SHANGHAI, March 25, 2016 /PRNewswire/ -- Taomee Holdings Limited (NYSE: TAOM) ("Taomee" or the "Company"), a leading children's entertainment and media company in China, today announced that it has called an extraordinary general meeting of shareholders (the "EGM"), to be held on April 15, 2016 at 10:00 a.m. (Beijing Time) at the offices of 16/F, Building No. A-2, No. 1528 Gumei Road, Xuhui District, Shanghai, China, to consider and vote on, among other matters, the proposal to authorize and approve the previously announced agreement and plan of merger (the "Merger Agreement") dated as of December 11, 2015, by and among the Company, Orient TM Parent Limited ("Parent") and Orient TM Merger Limited, a wholly-owned subsidiary of Parent ("Merger Sub"), the plan of merger required to be filed with the Registrar of Companies of the Cayman Islands in connection with the Merger (as defined below) (the "Plan of Merger"), and the transactions contemplated thereby, including the Merger.

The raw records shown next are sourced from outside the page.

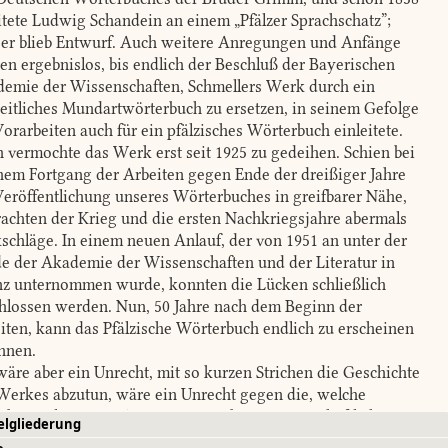
itete Ludwig Schandein an einem „Pfälzer Sprachschatz”;
 er blieb Entwurf. Auch weitere Anregungen und Anfänge
ben ergebnislos, bis endlich der Beschluß der Bayerischen
emie der Wissenschaften, Schmellers Werk durch ein
eitliches Mundartwörterbuch zu ersetzen, in seinem Gefolge
Vorarbeiten auch für ein pfälzisches Wörterbuch einleitete.
 vermochte das Werk erst seit 1925 zu gedeihen. Schien bei
hem Fortgang der Arbeiten gegen Ende der dreißiger Jahre
Veröffentlichung unseres Wörterbuches in greifbarer Nähe,
rachten der Krieg und die ersten Nachkriegsjahre abermals
schläge. In einem neuen Anlauf, der von 1951 an unter der
e der Akademie der Wissenschaften und der Literatur in
z unternommen wurde, konnten die Lücken schließlich
hlossen werden. Nun, 50 Jahre nach dem Beginn der
iten, kann das Pfälzische Wörterbuch endlich zu erscheinen
nnen.
äre aber ein Unrecht, mit so kurzen Strichen die Geschichte
Werkes abzutun, wäre ein Unrecht gegen die, welche
rbeiten leisteten, Anregungen gaben, wissenschaftliche
elgliederung
dlagen schufen, und erst recht gegen die früheren und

Pursuant to the Merger Agreement and the Plan of Merger, Merger Sub will be merged with and into the Company (the "Merger") with the Company continuing as the surviving corporation and becoming a wholly owned subsidiary of Parent in accordance with Cayman Islands Companies Law. If completed, the Merger will result in the Company becoming a privately-held company. The American depositary shares of the Company (each representing twenty ordinary shares) ("ADSs") will no longer be listed on the New York Stock Exchange and the American depositary shares program for the ADSs will terminate. In addition, the ADSs and the ordinary shares of the Company represented by the ADSs will cease to be registered under Section 12 of the Securities Exchange Act of 1934.
The Company's board of directors, acting upon the unanimous recommendation of a special committee of the Company's board of directors composed entirely of independent directors who are unaffiliated with Parent or Merger Sub or any member of the buyer group or the management of the Company, authorized and approved the Merger Agreement, the Plan of Merger and the transactions contemplated thereby (including the Merger) and recommended that the Company's shareholders and ADS holders vote FOR, among other things, the proposal to authorize and approve the Merger Agreement, the Plan of Merger and the transactions contemplated thereby (including the Merger).
Shareholders of record at the close of business in the Cayman Islands on April 7, 2016 will be entitled to attend and vote at the EGM and any adjournment thereof. The record date for ADS holders entitled to instruct JPMorgan Chase Bank, N.A., in its capacity as the ADS depositary, to vote the shares represented by the ADSs at the EGM is the close of business in New York City on March 28, 2016.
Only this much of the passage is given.